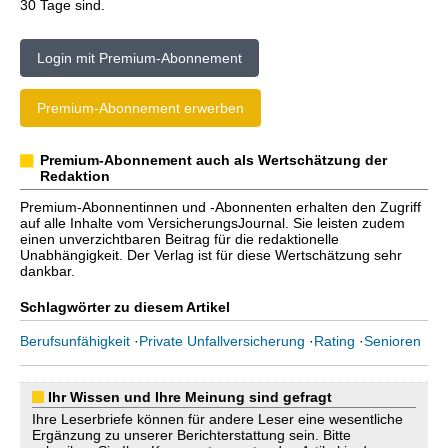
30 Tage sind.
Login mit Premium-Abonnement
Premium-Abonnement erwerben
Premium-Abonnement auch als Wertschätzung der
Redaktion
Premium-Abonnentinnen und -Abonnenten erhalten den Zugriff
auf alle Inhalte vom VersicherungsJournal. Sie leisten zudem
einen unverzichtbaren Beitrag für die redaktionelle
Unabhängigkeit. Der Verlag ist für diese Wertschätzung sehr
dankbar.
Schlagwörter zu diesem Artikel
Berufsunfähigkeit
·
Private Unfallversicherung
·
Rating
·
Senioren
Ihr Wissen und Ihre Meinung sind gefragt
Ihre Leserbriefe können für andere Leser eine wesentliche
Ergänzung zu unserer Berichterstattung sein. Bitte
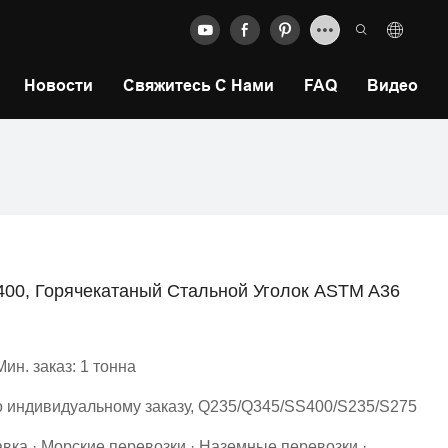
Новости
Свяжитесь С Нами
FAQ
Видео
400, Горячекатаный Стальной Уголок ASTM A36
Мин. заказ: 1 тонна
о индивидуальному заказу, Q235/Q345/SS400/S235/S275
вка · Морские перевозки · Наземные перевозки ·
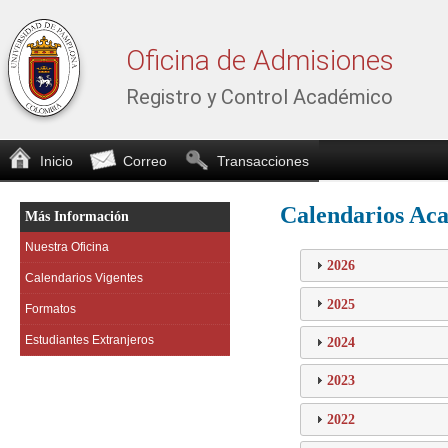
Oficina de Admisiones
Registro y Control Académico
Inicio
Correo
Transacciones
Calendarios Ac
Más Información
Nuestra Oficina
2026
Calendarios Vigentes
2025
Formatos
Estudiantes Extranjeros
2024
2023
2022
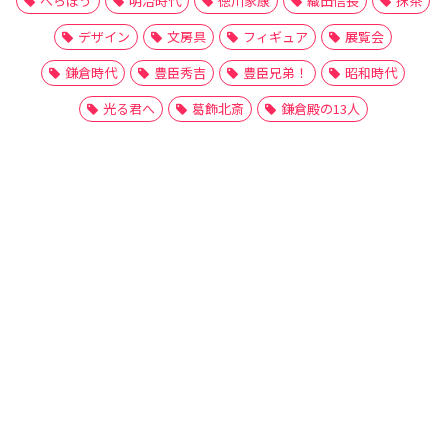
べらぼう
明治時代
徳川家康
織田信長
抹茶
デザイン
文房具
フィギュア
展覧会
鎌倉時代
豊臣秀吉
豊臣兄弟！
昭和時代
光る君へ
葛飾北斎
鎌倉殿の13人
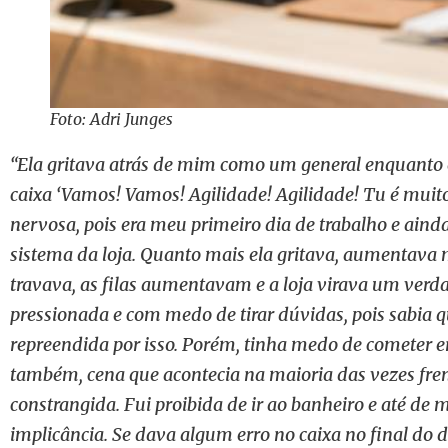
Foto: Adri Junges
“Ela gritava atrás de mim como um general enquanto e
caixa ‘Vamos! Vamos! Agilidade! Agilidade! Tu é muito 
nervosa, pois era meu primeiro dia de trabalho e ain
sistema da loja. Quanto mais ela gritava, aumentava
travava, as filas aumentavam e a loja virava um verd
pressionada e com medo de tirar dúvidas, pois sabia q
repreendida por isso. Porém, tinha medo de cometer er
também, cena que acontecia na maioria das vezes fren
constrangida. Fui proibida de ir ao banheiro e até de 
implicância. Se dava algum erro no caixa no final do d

▸ HOW TO COMPLETE THIS TASK
Every line above that holds the string "sind" should be returned.

▸ SOLVED PROBLEM
30 Tage sind.
Ihr Wissen und Ihre Meinung sind gefragt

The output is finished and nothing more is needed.